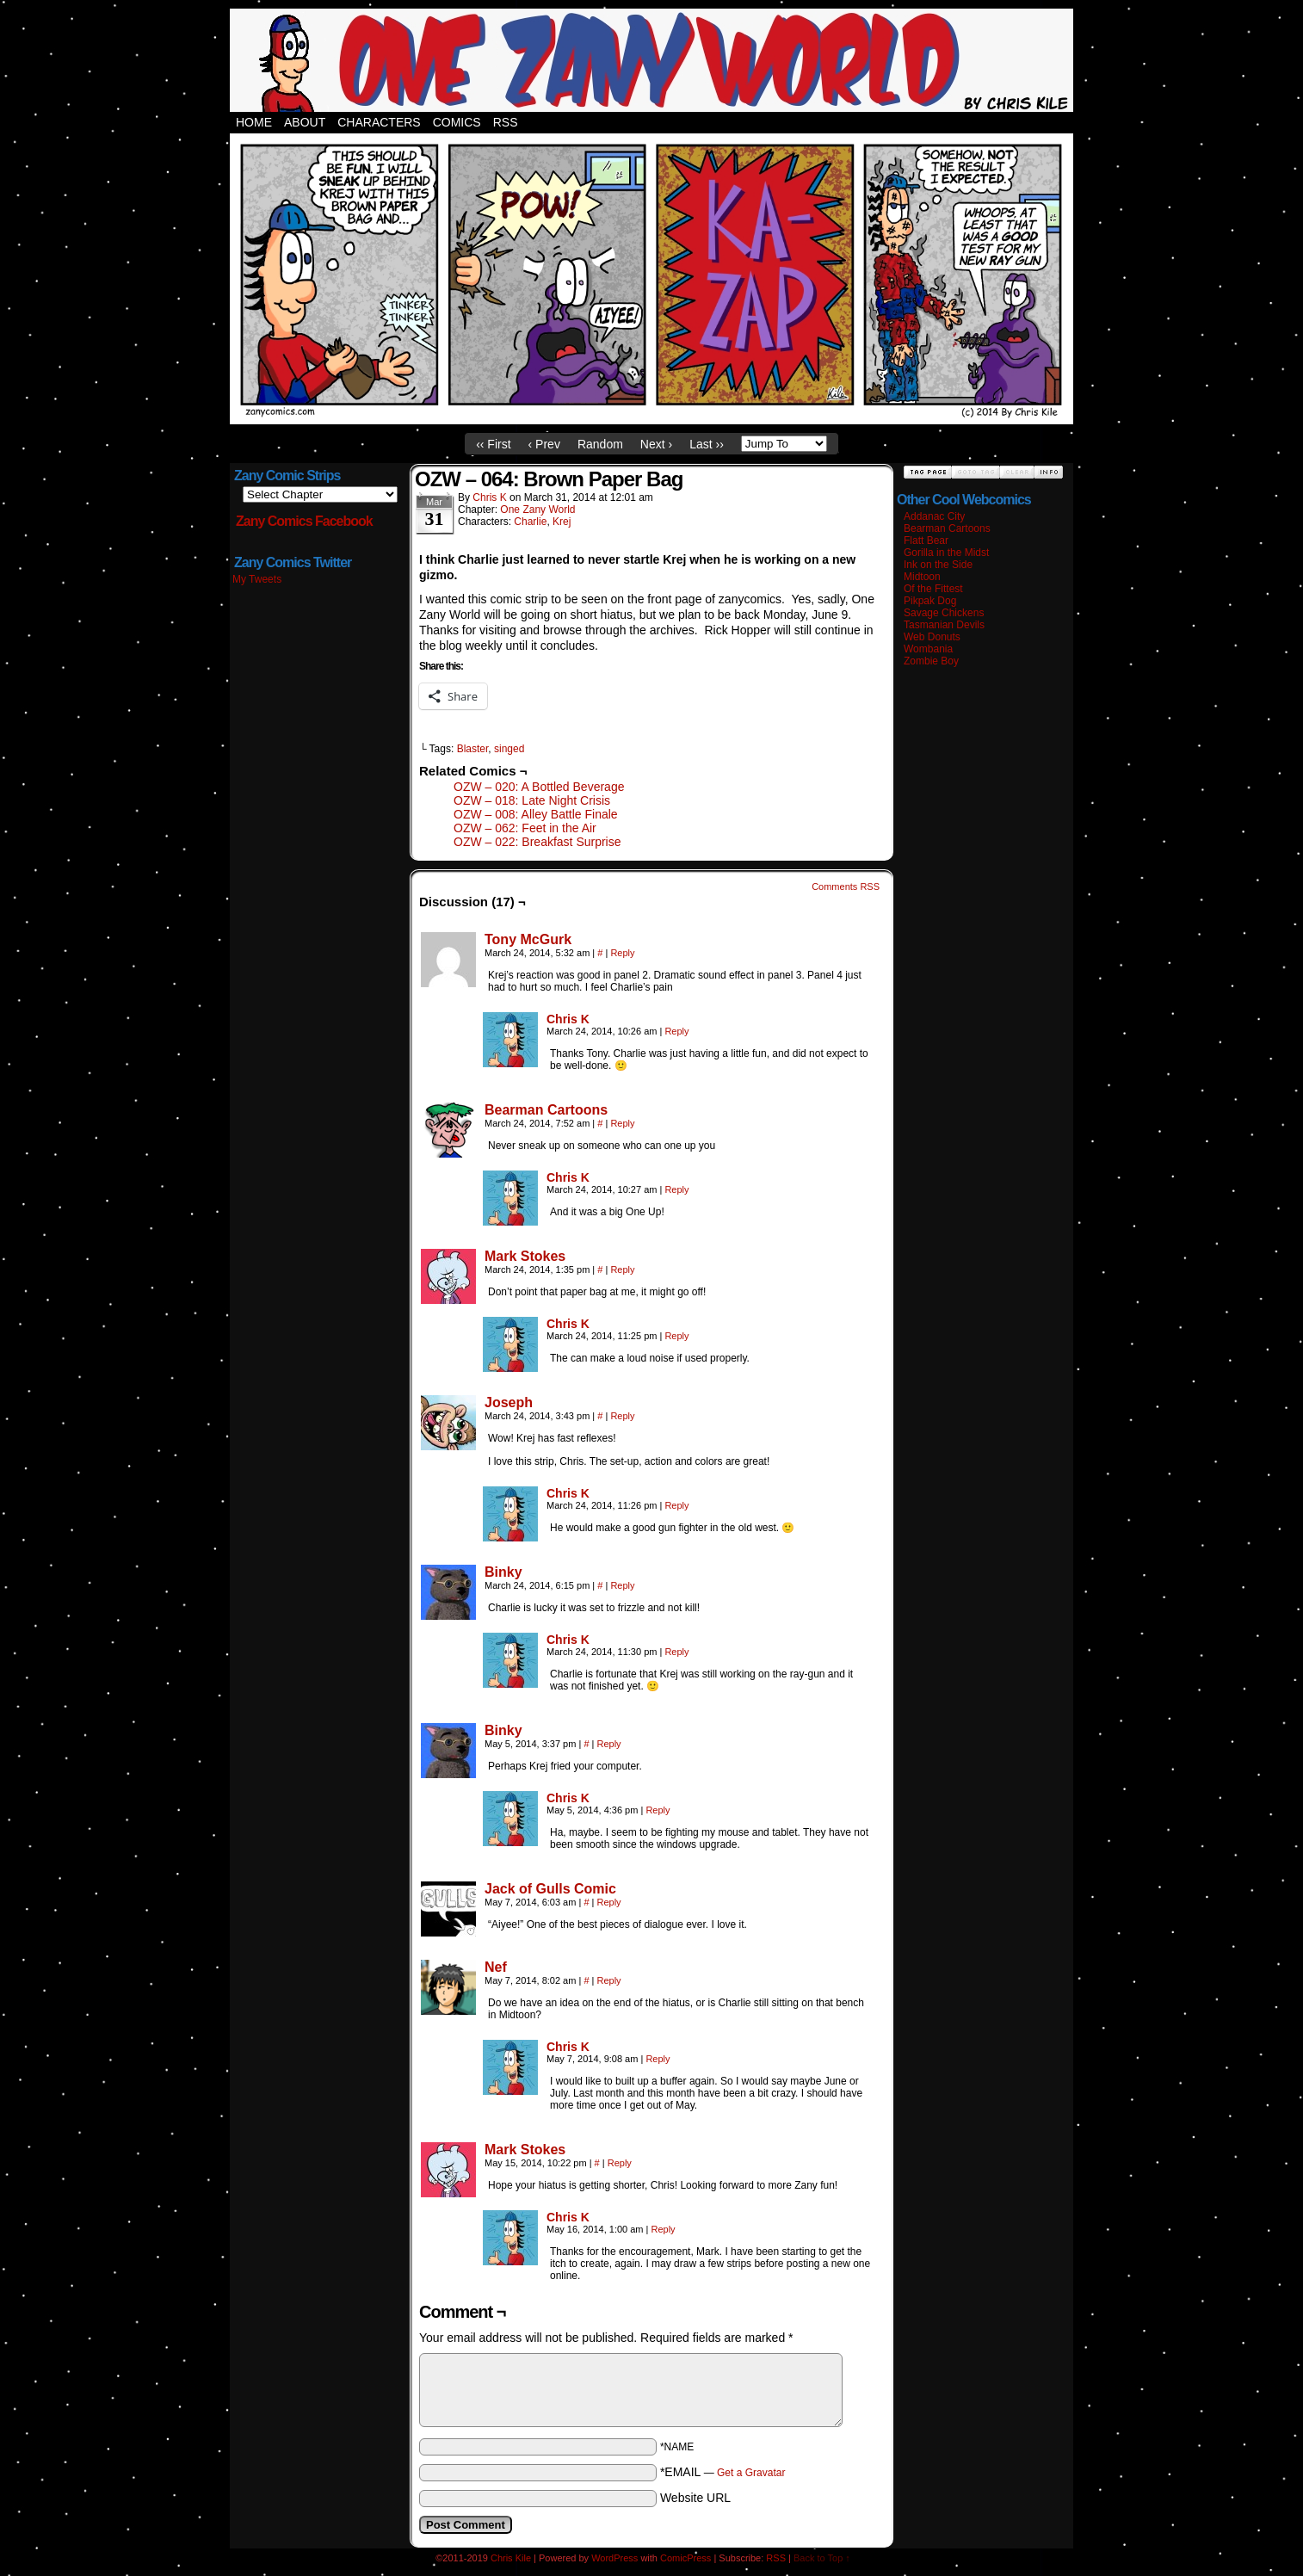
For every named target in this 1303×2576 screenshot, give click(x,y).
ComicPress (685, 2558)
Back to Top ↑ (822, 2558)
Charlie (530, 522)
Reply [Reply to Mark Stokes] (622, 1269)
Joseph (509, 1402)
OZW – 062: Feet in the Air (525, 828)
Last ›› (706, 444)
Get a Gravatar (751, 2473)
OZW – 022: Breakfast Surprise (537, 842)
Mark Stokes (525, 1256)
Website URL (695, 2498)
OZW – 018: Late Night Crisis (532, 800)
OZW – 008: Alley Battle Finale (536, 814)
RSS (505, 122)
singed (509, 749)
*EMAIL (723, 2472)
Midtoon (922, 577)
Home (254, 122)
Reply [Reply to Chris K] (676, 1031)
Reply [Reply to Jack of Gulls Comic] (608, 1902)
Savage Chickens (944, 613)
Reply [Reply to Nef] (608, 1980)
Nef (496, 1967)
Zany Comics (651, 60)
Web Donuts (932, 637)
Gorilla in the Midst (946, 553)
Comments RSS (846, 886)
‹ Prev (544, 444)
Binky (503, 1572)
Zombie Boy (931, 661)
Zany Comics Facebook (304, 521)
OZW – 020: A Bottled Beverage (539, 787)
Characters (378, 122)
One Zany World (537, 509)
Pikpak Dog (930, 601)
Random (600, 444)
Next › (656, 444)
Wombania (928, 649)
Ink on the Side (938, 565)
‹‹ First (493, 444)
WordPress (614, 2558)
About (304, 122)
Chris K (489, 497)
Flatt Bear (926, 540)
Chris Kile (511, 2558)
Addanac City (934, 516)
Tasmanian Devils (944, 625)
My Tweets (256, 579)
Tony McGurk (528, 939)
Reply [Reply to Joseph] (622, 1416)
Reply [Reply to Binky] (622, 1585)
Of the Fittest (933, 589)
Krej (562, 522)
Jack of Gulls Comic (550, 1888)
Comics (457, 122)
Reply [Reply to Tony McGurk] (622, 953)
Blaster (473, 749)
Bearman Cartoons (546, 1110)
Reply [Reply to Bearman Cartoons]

▶ Exercise
The answer must be the full listing, word for word, with no images in it.

▶ Answer space
For every named target in this 1303×2576 screenshot, give click(x,y).
ComicPress (685, 2558)
Back to Top ↑ (822, 2558)
Charlie (530, 522)
Reply [Reply to Mark Stokes] (622, 1269)
Joseph (509, 1402)
OZW – 062: Feet in the Air (525, 828)
Last ›› (706, 444)
Get a Gravatar (751, 2473)
OZW – 022: Breakfast Surprise (537, 842)
Mark Stokes (525, 1256)
Website URL (695, 2498)
OZW – 018: Late Night Crisis (532, 800)
OZW – 008: Alley Battle Finale (536, 814)
RSS (505, 122)
singed (509, 749)
*EMAIL (723, 2472)
Midtoon (922, 577)
Home (254, 122)
Reply [Reply to Chris K] (676, 1031)
Reply [Reply to Jack of Gulls Comic] (608, 1902)
Savage Chickens (944, 613)
Reply [Reply to Nef] (608, 1980)
Nef (496, 1967)
Zany Comics (651, 60)
Web Donuts (932, 637)
Gorilla in the Midst (946, 553)
Comments RSS (846, 886)
‹ Prev (544, 444)
Binky (503, 1572)
Zombie Boy (931, 661)
Zany Comics Facebook (304, 521)
OZW – 020: A Bottled Beverage (539, 787)
Characters (378, 122)
One Zany World (537, 509)
Pikpak Dog (930, 601)
Random (600, 444)
Next › (656, 444)
Wombania (928, 649)
Ink on the Side (938, 565)
‹‹ First (493, 444)
WordPress (614, 2558)
About (304, 122)
Chris K (489, 497)
Flatt Bear (926, 540)
Chris Kile (511, 2558)
Addanac City (934, 516)
Tasmanian Devils (944, 625)
My Tweets (256, 579)
Tony McGurk (528, 939)
Reply [Reply to Joseph] (622, 1416)
Reply [Reply to Binky] (622, 1585)
Of the Fittest (933, 589)
Krej (562, 522)
Jack of Gulls Comic (550, 1888)
Comics (457, 122)
Reply [Reply to Tony McGurk] (622, 953)
Blaster (473, 749)
Bearman Cartoons (546, 1110)
Reply [Reply to Bearman Cartoons]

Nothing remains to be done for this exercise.